> **TASK REQUIREMENTS**: Can you retype every record below exactly as written?

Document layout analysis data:
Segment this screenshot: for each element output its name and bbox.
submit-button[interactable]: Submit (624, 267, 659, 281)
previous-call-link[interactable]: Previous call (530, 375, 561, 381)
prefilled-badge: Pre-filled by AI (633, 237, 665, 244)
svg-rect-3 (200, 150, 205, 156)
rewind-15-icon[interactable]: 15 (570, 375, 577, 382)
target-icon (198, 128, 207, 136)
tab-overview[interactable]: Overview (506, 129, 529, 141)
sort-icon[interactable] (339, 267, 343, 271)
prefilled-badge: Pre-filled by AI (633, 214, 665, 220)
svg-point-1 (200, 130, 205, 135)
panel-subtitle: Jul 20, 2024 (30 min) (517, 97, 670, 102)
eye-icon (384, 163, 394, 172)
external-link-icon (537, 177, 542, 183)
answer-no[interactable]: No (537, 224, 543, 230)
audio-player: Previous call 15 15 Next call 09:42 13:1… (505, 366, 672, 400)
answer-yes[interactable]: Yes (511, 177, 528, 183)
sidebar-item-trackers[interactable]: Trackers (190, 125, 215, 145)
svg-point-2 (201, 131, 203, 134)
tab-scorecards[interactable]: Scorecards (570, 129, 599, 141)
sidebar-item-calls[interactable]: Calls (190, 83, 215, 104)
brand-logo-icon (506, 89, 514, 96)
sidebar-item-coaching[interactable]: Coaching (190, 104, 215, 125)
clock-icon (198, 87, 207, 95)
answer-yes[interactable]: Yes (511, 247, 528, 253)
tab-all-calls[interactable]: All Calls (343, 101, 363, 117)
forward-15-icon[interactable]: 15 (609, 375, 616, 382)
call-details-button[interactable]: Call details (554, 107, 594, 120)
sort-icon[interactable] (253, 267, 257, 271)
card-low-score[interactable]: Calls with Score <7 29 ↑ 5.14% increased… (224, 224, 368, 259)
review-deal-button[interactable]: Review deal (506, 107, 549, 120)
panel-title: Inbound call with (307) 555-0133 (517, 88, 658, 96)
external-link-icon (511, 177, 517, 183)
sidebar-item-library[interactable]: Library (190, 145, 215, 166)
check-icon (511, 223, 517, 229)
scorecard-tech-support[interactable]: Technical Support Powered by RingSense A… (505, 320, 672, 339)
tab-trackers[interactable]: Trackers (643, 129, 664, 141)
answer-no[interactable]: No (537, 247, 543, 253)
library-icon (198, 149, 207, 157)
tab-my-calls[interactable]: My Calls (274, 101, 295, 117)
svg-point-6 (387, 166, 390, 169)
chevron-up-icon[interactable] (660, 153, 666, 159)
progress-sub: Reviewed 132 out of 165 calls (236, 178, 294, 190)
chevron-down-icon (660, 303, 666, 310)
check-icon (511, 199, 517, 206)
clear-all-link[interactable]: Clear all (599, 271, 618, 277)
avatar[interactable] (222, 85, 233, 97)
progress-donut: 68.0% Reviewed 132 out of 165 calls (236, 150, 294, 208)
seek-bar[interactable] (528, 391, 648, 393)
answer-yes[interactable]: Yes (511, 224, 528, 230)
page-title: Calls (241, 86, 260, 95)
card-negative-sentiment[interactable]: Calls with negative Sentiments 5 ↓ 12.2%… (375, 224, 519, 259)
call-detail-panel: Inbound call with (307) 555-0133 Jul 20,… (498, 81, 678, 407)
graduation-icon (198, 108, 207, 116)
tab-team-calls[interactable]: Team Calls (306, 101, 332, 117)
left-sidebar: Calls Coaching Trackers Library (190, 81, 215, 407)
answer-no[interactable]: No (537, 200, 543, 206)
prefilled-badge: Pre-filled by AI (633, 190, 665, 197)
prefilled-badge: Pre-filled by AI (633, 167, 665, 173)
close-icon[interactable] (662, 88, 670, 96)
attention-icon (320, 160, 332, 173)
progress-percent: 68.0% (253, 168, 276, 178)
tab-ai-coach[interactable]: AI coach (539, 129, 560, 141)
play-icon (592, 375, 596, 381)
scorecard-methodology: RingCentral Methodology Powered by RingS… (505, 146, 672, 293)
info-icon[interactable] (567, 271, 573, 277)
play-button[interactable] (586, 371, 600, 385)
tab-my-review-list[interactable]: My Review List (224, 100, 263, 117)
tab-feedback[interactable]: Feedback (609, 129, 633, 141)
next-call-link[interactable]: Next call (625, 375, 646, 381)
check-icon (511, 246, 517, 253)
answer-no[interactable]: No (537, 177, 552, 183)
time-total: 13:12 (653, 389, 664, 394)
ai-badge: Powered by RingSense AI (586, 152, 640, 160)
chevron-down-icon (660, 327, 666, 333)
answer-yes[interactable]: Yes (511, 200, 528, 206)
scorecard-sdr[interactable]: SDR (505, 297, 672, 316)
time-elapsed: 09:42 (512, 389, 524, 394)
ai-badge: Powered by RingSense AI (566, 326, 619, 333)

> **EXPECTED ANSWER**:
Segment this screenshot: for each element output its name and bbox.
submit-button[interactable]: Submit (624, 267, 659, 281)
previous-call-link[interactable]: Previous call (530, 375, 561, 381)
prefilled-badge: Pre-filled by AI (633, 237, 665, 244)
svg-rect-3 (200, 150, 205, 156)
rewind-15-icon[interactable]: 15 (570, 375, 577, 382)
target-icon (198, 128, 207, 136)
tab-overview[interactable]: Overview (506, 129, 529, 141)
sort-icon[interactable] (339, 267, 343, 271)
prefilled-badge: Pre-filled by AI (633, 214, 665, 220)
svg-point-1 (200, 130, 205, 135)
panel-subtitle: Jul 20, 2024 (30 min) (517, 97, 670, 102)
eye-icon (384, 163, 394, 172)
external-link-icon (537, 177, 542, 183)
answer-no[interactable]: No (537, 224, 543, 230)
audio-player: Previous call 15 15 Next call 09:42 13:1… (505, 366, 672, 400)
answer-yes[interactable]: Yes (511, 177, 528, 183)
sidebar-item-trackers[interactable]: Trackers (190, 125, 215, 145)
svg-point-2 (201, 131, 203, 134)
tab-scorecards[interactable]: Scorecards (570, 129, 599, 141)
sidebar-item-calls[interactable]: Calls (190, 83, 215, 104)
brand-logo-icon (506, 89, 514, 96)
sidebar-item-coaching[interactable]: Coaching (190, 104, 215, 125)
clock-icon (198, 87, 207, 95)
answer-yes[interactable]: Yes (511, 247, 528, 253)
tab-all-calls[interactable]: All Calls (343, 101, 363, 117)
forward-15-icon[interactable]: 15 (609, 375, 616, 382)
call-details-button[interactable]: Call details (554, 107, 594, 120)
sort-icon[interactable] (253, 267, 257, 271)
card-low-score[interactable]: Calls with Score <7 29 ↑ 5.14% increased… (224, 224, 368, 259)
review-deal-button[interactable]: Review deal (506, 107, 549, 120)
panel-title: Inbound call with (307) 555-0133 (517, 88, 658, 96)
external-link-icon (511, 177, 517, 183)
sidebar-item-library[interactable]: Library (190, 145, 215, 166)
check-icon (511, 223, 517, 229)
scorecard-tech-support[interactable]: Technical Support Powered by RingSense A… (505, 320, 672, 339)
tab-trackers[interactable]: Trackers (643, 129, 664, 141)
answer-no[interactable]: No (537, 247, 543, 253)
library-icon (198, 149, 207, 157)
tab-my-calls[interactable]: My Calls (274, 101, 295, 117)
svg-point-6 (387, 166, 390, 169)
chevron-up-icon[interactable] (660, 153, 666, 159)
progress-sub: Reviewed 132 out of 165 calls (236, 178, 294, 190)
chevron-down-icon (660, 303, 666, 310)
check-icon (511, 199, 517, 206)
clear-all-link[interactable]: Clear all (599, 271, 618, 277)
avatar[interactable] (222, 85, 233, 97)
progress-donut: 68.0% Reviewed 132 out of 165 calls (236, 150, 294, 208)
seek-bar[interactable] (528, 391, 648, 393)
answer-yes[interactable]: Yes (511, 224, 528, 230)
page-title: Calls (241, 86, 260, 95)
card-negative-sentiment[interactable]: Calls with negative Sentiments 5 ↓ 12.2%… (375, 224, 519, 259)
call-detail-panel: Inbound call with (307) 555-0133 Jul 20,… (498, 81, 678, 407)
graduation-icon (198, 108, 207, 116)
tab-team-calls[interactable]: Team Calls (306, 101, 332, 117)
left-sidebar: Calls Coaching Trackers Library (190, 81, 215, 407)
answer-no[interactable]: No (537, 200, 543, 206)
prefilled-badge: Pre-filled by AI (633, 190, 665, 197)
prefilled-badge: Pre-filled by AI (633, 167, 665, 173)
close-icon[interactable] (662, 88, 670, 96)
attention-icon (320, 160, 332, 173)
progress-percent: 68.0% (253, 168, 276, 178)
tab-ai-coach[interactable]: AI coach (539, 129, 560, 141)
play-icon (592, 375, 596, 381)
scorecard-methodology: RingCentral Methodology Powered by RingS… (505, 146, 672, 293)
info-icon[interactable] (567, 271, 573, 277)
play-button[interactable] (586, 371, 600, 385)
tab-my-review-list[interactable]: My Review List (224, 100, 263, 117)
tab-feedback[interactable]: Feedback (609, 129, 633, 141)
next-call-link[interactable]: Next call (625, 375, 646, 381)
check-icon (511, 246, 517, 253)
answer-no[interactable]: No (537, 177, 552, 183)
time-total: 13:12 (653, 389, 664, 394)
ai-badge: Powered by RingSense AI (586, 152, 640, 160)
chevron-down-icon (660, 327, 666, 333)
answer-yes[interactable]: Yes (511, 200, 528, 206)
scorecard-sdr[interactable]: SDR (505, 297, 672, 316)
time-elapsed: 09:42 (512, 389, 524, 394)
ai-badge: Powered by RingSense AI (566, 326, 619, 333)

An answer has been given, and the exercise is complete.